Stored data entries -
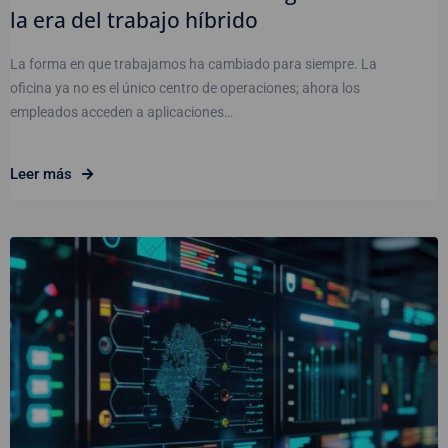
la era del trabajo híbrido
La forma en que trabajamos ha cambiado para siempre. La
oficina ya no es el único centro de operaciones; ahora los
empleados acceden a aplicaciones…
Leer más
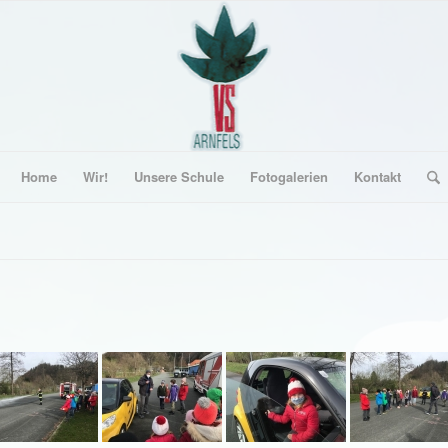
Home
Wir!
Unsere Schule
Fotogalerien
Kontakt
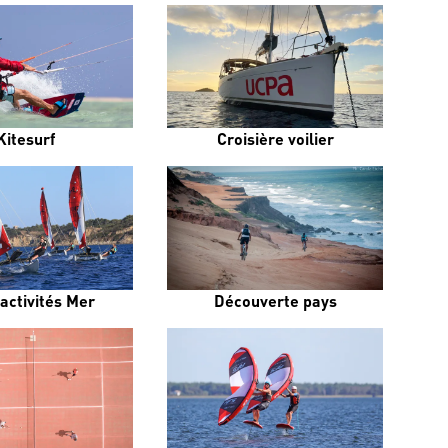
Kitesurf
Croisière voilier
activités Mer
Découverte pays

YOUR TASK -
Exact repetition of all the records is required, with the pictures excluded.

ANSWER SECTION -
la era del trabajo híbrido
La forma en que trabajamos ha cambiado para siempre. La
oficina ya no es el único centro de operaciones; ahora los
empleados acceden a aplicaciones…
Leer más
Home
Wir!
Unsere Schule
Fotogalerien
Kontakt
Kitesurf
Croisière voilier
activités Mer
Découverte pays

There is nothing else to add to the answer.